I understand and that could be possible indeed. Still, this precise code
has been used for a few years now in prod at 10+ Gbps, so while that does
not mean it's exempt from any race condition or bug, we have not observed
this behaviour earlier. In fact, what I've not tested much was the small
ARM based machine which is just a convenient development system to try to
optimize network performance. Among the differences I see with usual
deployments is that the NIC doesn't support TSO, while I've been used to
enable splicing only where TSO was supported, because before your recent
optimizations, it was less performant than recv/send.

> You drain bytes from fd 0xe to pipe buffers, but I dont see you check
> write ability on destination socket prior the splice(pipe -> socket)

I don't, I only rely on EAGAIN to re-enable polling for write (otherwise
it becomes a real mess of epoll_ctl which sensibly hurts performance). I
only re-enable polling if FDs can't move anymore.

Before doing a splice(read), if any data are left pending in the pipe, I
first try a splice(write) to try to flush the pipe, then I perform the
splice(read) then try to flush the pipe again using a splice(write).
Then polling is enabled if we block on EAGAIN.

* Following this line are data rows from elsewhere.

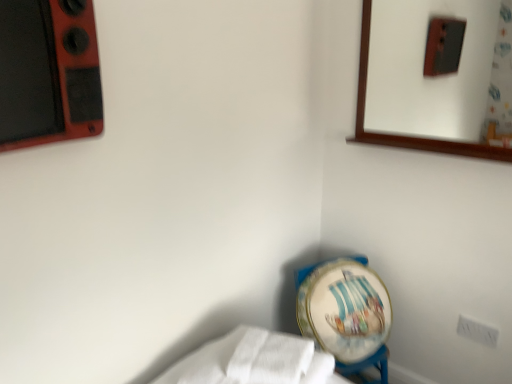 Question: Is white plastic electric outlet at lower right not near white fabric at lower left?

Choices:
 (A) yes
 (B) no

Answer: (B)

Question: Is white fabric at lower left inside white plastic electric outlet at lower right?

Choices:
 (A) no
 (B) yes

Answer: (A)

Question: Is white plastic electric outlet at lower right thinner than white fabric at lower left?

Choices:
 (A) no
 (B) yes

Answer: (B)

Question: Is white plastic electric outlet at lower right oriented away from white fabric at lower left?

Choices:
 (A) no
 (B) yes

Answer: (A)

Question: Does white plastic electric outlet at lower right have a larger size compared to white fabric at lower left?

Choices:
 (A) yes
 (B) no

Answer: (B)

Question: In the image, is painted ceramic globe at lower center positioned in front of or behind white fabric at lower left?

Choices:
 (A) behind
 (B) front

Answer: (A)

Question: Do you think painted ceramic globe at lower center is within white fabric at lower left, or outside of it?

Choices:
 (A) inside
 (B) outside

Answer: (B)

Question: Would you say painted ceramic globe at lower center is to the left or to the right of white fabric at lower left in the picture?

Choices:
 (A) left
 (B) right

Answer: (B)

Question: From a real-world perspective, is painted ceramic globe at lower center positioned above or below white fabric at lower left?

Choices:
 (A) below
 (B) above

Answer: (A)

Question: From their relative heights in the image, would you say white plastic electric outlet at lower right is taller or shorter than white fabric at lower left?

Choices:
 (A) tall
 (B) short

Answer: (A)

Question: Is point (473, 321) closer or farther from the camera than point (216, 362)?

Choices:
 (A) closer
 (B) farther

Answer: (B)

Question: From the image's perspective, is white plastic electric outlet at lower right located above or below white fabric at lower left?

Choices:
 (A) above
 (B) below

Answer: (B)

Question: Choose the correct answer: Is white plastic electric outlet at lower right inside white fabric at lower left or outside it?

Choices:
 (A) outside
 (B) inside

Answer: (A)

Question: Relative to painted ceramic globe at lower center, is white fabric at lower left in front or behind?

Choices:
 (A) front
 (B) behind

Answer: (A)

Question: From the image's perspective, relative to painted ceramic globe at lower center, is white fabric at lower left above or below?

Choices:
 (A) above
 (B) below

Answer: (A) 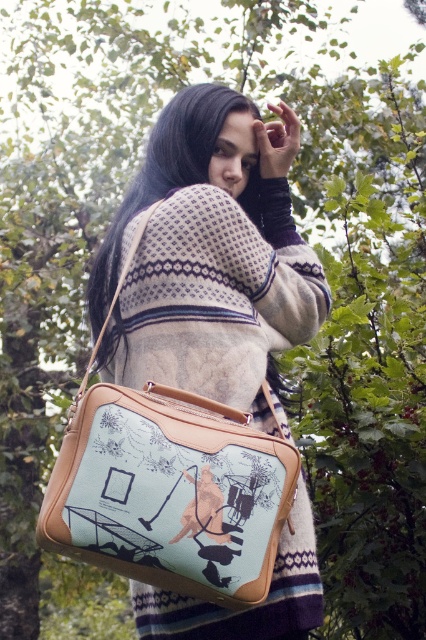 Question: Does matte beige bag at lower left have a smaller size compared to light blue fabric bag at center?

Choices:
 (A) yes
 (B) no

Answer: (B)

Question: Among these points, which one is farthest from the camera?

Choices:
 (A) (160, 360)
 (B) (161, 403)

Answer: (A)

Question: Is matte beige bag at lower left wider than light blue fabric bag at center?

Choices:
 (A) yes
 (B) no

Answer: (A)

Question: Does matte beige bag at lower left appear over light blue fabric bag at center?

Choices:
 (A) yes
 (B) no

Answer: (A) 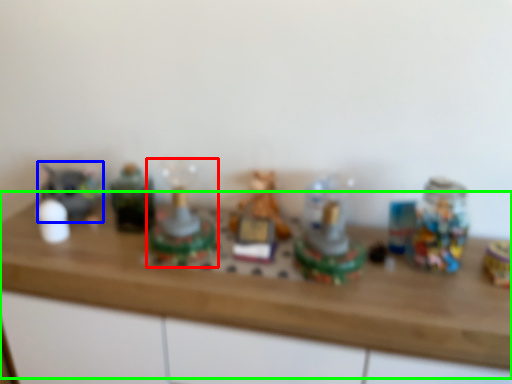 Question: Which object is the closest to the toy (highlighted by a red box)? Choose among these: toy (highlighted by a blue box) or counter top (highlighted by a green box).

Choices:
 (A) toy
 (B) counter top

Answer: (B) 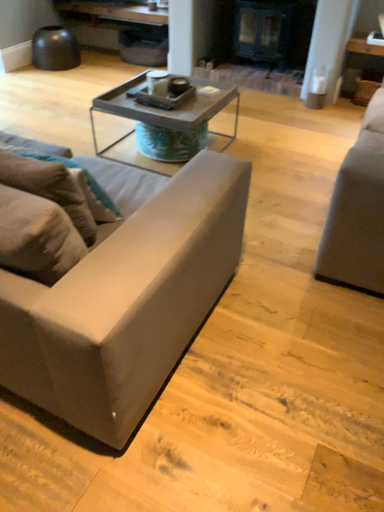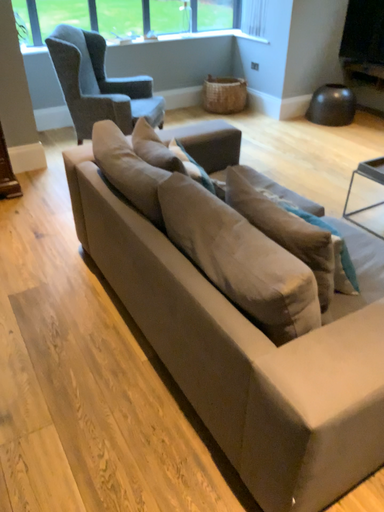 Question: Which way did the camera rotate in the video?

Choices:
 (A) rotated right
 (B) rotated left

Answer: (B)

I could fix the issue here by reworking my first patch. I think I was
too much conservative, because if we leave do_tcp_sendpages() on OOM
with copied == 0, in my opinion we never push. My first attempt tried
to call tcp_push() only once but it seems like this is a wrong idea
because it doesn't allow new attempts if for example tcp_write_xmit()
cannot send upon first attempt.

After calling tcp_push() inconditionnally on OOM, I cannot reproduce
the issue at all, and the traffic reaches a steady 950 Mbps in each
direction.

I'm appending the patch, you'll know better than me if it's correct or
not.

Best regards,
Willy

---

>>From 39c3f73176118a274ec9dea9c22c83d97a7fbfe0 Mon Sep 17 00:00:00 2001
From: Willy Tarreau <w@1wt.eu>
Date: Thu, 17 May 2012 22:43:20 +0200
Subject: [PATCH] tcp: do_tcp_sendpages() must try to push data out on oom conditions

Since recent changes on TCP splicing (starting with commits 2f533844
and 35f9c09f), I started seeing massive stalls when forwarding traffic
between two sockets using splice() when pipe buffers were larger than
socket buffers.

Latest changes (net: netdev_alloc_skb() use build_skb()) made the
problem even more apparent.

The reason seems to be that if do_tcp_sendpages() fails on out of memory
condition without being able to send at least one byte, tcp_push() is not
called and the buffers cannot be flushed.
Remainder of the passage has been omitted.